Last modified on 30-Nov-23
Use this guide to install and set up Soda in a Databricks notebook so you can run data quality tests on data in a Spark data source.
(Not quite ready for this big gulp of Soda? 🥤Try taking a sip, first.)
The instructions below offer Data Engineers an example of how to write Python in a Databricks notebook to set up Soda, then write and execute scans for data quality in Spark.
This example uses a programmatic deployment model which invokes the Soda Python library, and uses Soda Cloud to validate a commercial usage license and display visualized data quality test results.

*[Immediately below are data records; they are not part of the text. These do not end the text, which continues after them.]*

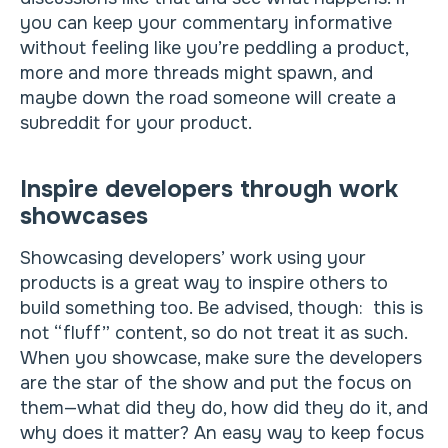
you can keep your commentary informative
without feeling like you’re peddling a product,
more and more threads might spawn, and
maybe down the road someone will create a
subreddit for your product.
Inspire developers through work
showcases
Showcasing developers’ work using your
products is a great way to inspire others to
build something too. Be advised, though: this is
not “fluff” content, so do not treat it as such.
When you showcase, make sure the developers
are the star of the show and put the focus on
them—what did they do, how did they do it, and
why does it matter? An easy way to keep focus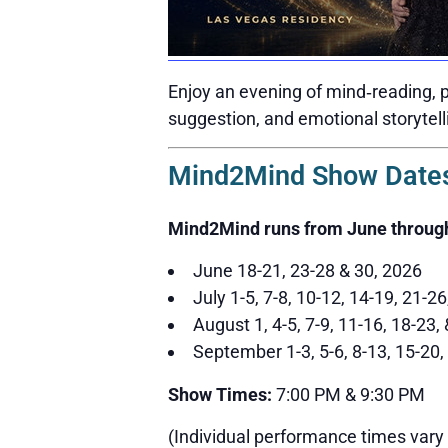
Enjoy an evening of mind‑reading, p
suggestion, and emotional storytell
Mind2Mind Show Dates
Mind2Mind runs from June throug
June 18-21, 23-28 & 30, 2026
July 1-5, 7-8, 10-12, 14-19, 21-2
August 1, 4-5, 7-9, 11-16, 18-23,
September 1-3, 5-6, 8-13, 15-20,
Show Times:
7:00 PM & 9:30 PM
(Individual performance times vary 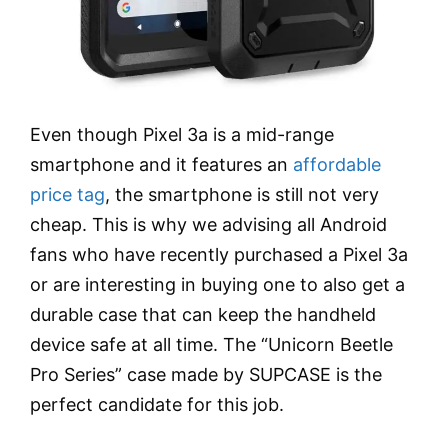
Even though Pixel 3a is a mid-range
smartphone and it features an
affordable
price tag
, the smartphone is still not very
cheap. This is why we advising all Android
fans who have recently purchased a Pixel 3a
or are interesting in buying one to also get a
durable case that can keep the handheld
device safe at all time. The “Unicorn Beetle
Pro Series” case made by SUPCASE is the
perfect candidate for this job.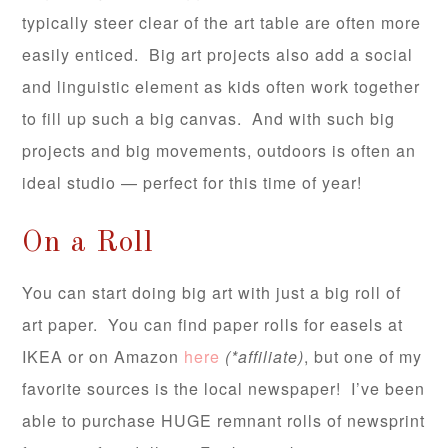
typically steer clear of the art table are often more
easily enticed. Big art projects also add a social
and linguistic element as kids often work together
to fill up such a big canvas. And with such big
projects and big movements, outdoors is often an
ideal studio — perfect for this time of year!
On a Roll
You can start doing big art with just a big roll of
art paper. You can find paper rolls for easels at
IKEA or on Amazon
here
(*affiliate)
, but one of my
favorite sources is the local newspaper! I’ve been
able to purchase HUGE remnant rolls of newsprint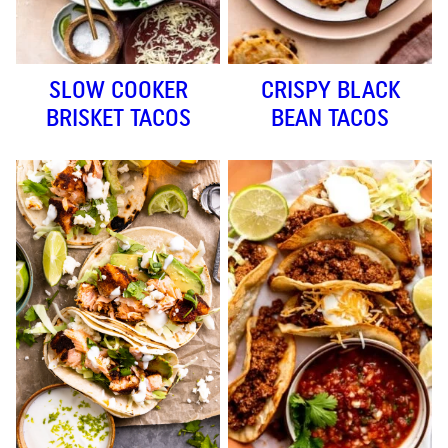
SLOW COOKER
CRISPY BLACK
BRISKET TACOS
BEAN TACOS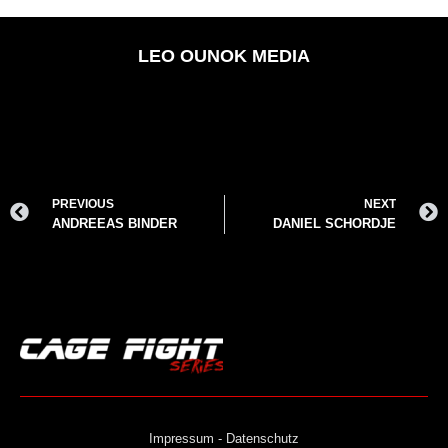
LEO OUNOK MEDIA
PREVIOUS
NEXT
ANDREEAS BINDER
DANIEL SCHORDJE
Impressum - Datenschutz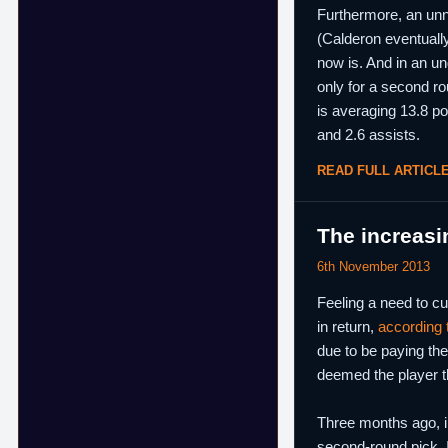
Furthermore, an unn
(Calderon eventually
now is. And in an un
only for a second ro
is averaging 13.8 po
and 2.6 assists.
READ FULL ARTICL
The increasi
6th November 2013
Feeling a need to cu
in return,
according
due to be paying the
deemed the player th
Three months ago, in
second-round pick. I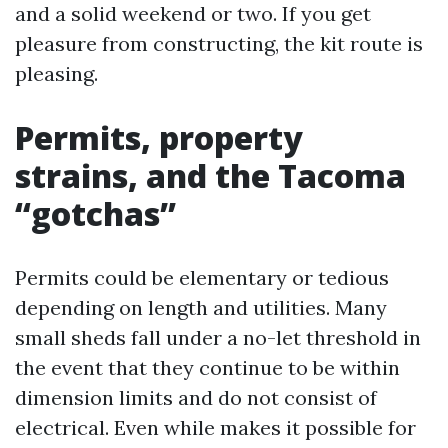
and a solid weekend or two. If you get
pleasure from constructing, the kit route is
pleasing.
Permits, property
strains, and the Tacoma
“gotchas”
Permits could be elementary or tedious
depending on length and utilities. Many
small sheds fall under a no-let threshold in
the event that they continue to be within
dimension limits and do not consist of
electrical. Even while makes it possible for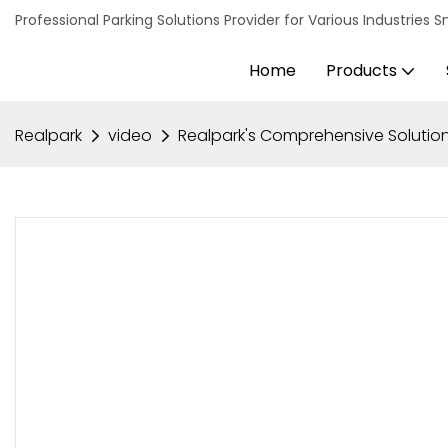
Professional Parking Solutions Provider for Various Industrie
Home
Products
Realpark
video
Realpark's Comprehensive Solution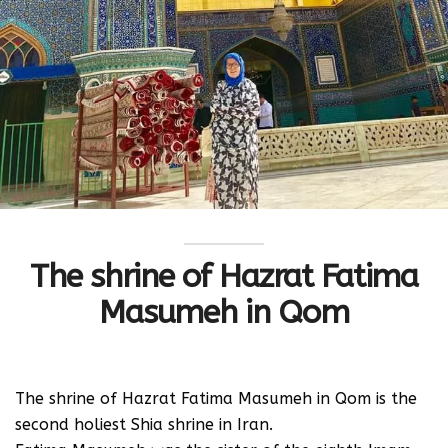
The shrine of Hazrat Fatima
Masumeh in Qom
The shrine of Hazrat Fatima Masumeh in Qom is the
second holiest Shia shrine in Iran.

See: Choose a flavor of Soda.
To validate your account license or free trial, Soda Library must communicate with a Soda Cloud account via API keys. You create a set of API keys in your Soda Cloud account, then use them to configure the connection to Soda Library. Learn more
- In a browser, navigate to cloud.soda.io/signup to create a new Soda account, which is free for a 45-day trial. If you already have a Soda account, log in.
- Navigate to your avatar > Profile, then access the API keys tab. Click the plus icon to generate new API keys.
- Copy+paste the API key values to a temporary, secure place in your local environment.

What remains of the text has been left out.